Page segmentation data:
<<<<
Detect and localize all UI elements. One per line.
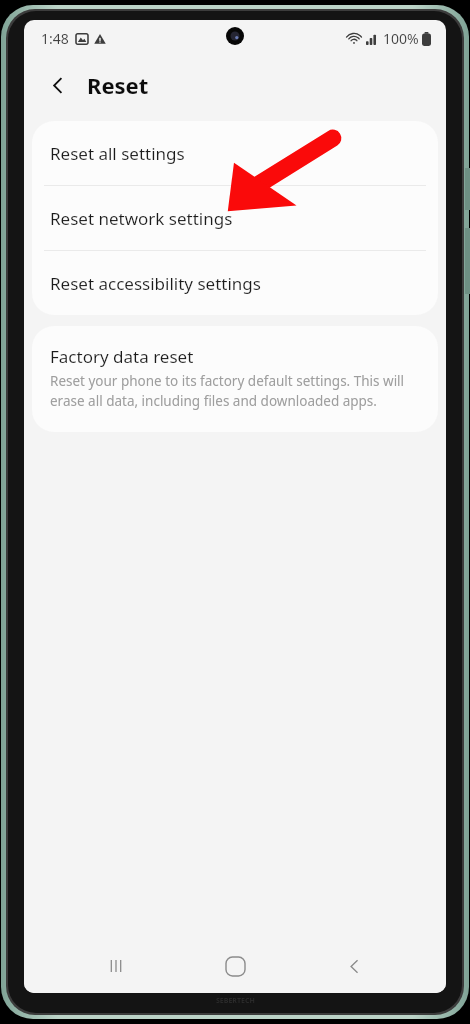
staticText: Reset network settings: [50, 207, 233, 230]
button[interactable]: Reset network settings: [32, 186, 438, 250]
staticText: SEBERTECH: [216, 996, 255, 1006]
button[interactable]: Back: [327, 939, 381, 993]
staticText: Reset your phone to its factory default …: [50, 372, 422, 410]
staticText: Reset accessibility settings: [50, 272, 261, 295]
button[interactable]: Reset accessibility settings: [32, 251, 438, 315]
button[interactable]: Reset all settings: [32, 121, 438, 185]
button[interactable]: Recent apps: [89, 939, 143, 993]
button[interactable]: Home: [208, 939, 262, 993]
staticText: 1:48: [41, 29, 69, 48]
staticText: Reset all settings: [50, 142, 185, 165]
staticText: 100%: [383, 29, 419, 48]
staticText: Reset: [87, 70, 149, 100]
staticText: Factory data reset: [50, 345, 194, 368]
button[interactable]: Factory data reset: [32, 326, 438, 432]
button[interactable]: Back: [37, 64, 79, 106]
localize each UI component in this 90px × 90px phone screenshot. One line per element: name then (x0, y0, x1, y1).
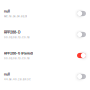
staticText: null (4, 72, 10, 76)
staticText: null (4, 9, 10, 13)
staticText: 00:0E:08:13:C0:18 (4, 36, 30, 39)
button[interactable]: null (0, 66, 90, 87)
button[interactable]: RPP288-D (0, 24, 90, 45)
staticText: RPP288-D (4, 30, 21, 34)
staticText: 44:56:40:28:BF:3C (4, 78, 31, 81)
staticText: 00:0E:08:13:C0:18 (4, 57, 30, 60)
staticText: RPP288-6 (Paired) (4, 51, 33, 55)
button[interactable]: RPP288-6 (Paired) (0, 45, 90, 66)
button[interactable]: null (0, 3, 90, 24)
staticText: MC:16:5A:54:8E:51 (4, 15, 27, 18)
>>>>
**Required work:** Could you copy every record above exactly, leaving out the pictures?

**Reply:**
Detect and localize all UI elements. One per line.
staticText: Reset network settings: [50, 207, 233, 230]
button[interactable]: Reset network settings: [32, 186, 438, 250]
staticText: SEBERTECH: [216, 996, 255, 1006]
button[interactable]: Back: [327, 939, 381, 993]
staticText: Reset your phone to its factory default …: [50, 372, 422, 410]
staticText: Reset accessibility settings: [50, 272, 261, 295]
button[interactable]: Reset accessibility settings: [32, 251, 438, 315]
button[interactable]: Reset all settings: [32, 121, 438, 185]
button[interactable]: Recent apps: [89, 939, 143, 993]
button[interactable]: Home: [208, 939, 262, 993]
staticText: 1:48: [41, 29, 69, 48]
staticText: Reset all settings: [50, 142, 185, 165]
staticText: 100%: [383, 29, 419, 48]
staticText: Reset: [87, 70, 149, 100]
staticText: Factory data reset: [50, 345, 194, 368]
button[interactable]: Factory data reset: [32, 326, 438, 432]
button[interactable]: Back: [37, 64, 79, 106]
localize each UI component in this 90px × 90px phone screenshot. One line per element: name then (x0, y0, x1, y1).
staticText: null (4, 72, 10, 76)
staticText: null (4, 9, 10, 13)
staticText: 00:0E:08:13:C0:18 (4, 36, 30, 39)
button[interactable]: null (0, 66, 90, 87)
button[interactable]: RPP288-D (0, 24, 90, 45)
staticText: RPP288-D (4, 30, 21, 34)
staticText: 44:56:40:28:BF:3C (4, 78, 31, 81)
staticText: 00:0E:08:13:C0:18 (4, 57, 30, 60)
staticText: RPP288-6 (Paired) (4, 51, 33, 55)
button[interactable]: RPP288-6 (Paired) (0, 45, 90, 66)
button[interactable]: null (0, 3, 90, 24)
staticText: MC:16:5A:54:8E:51 (4, 15, 27, 18)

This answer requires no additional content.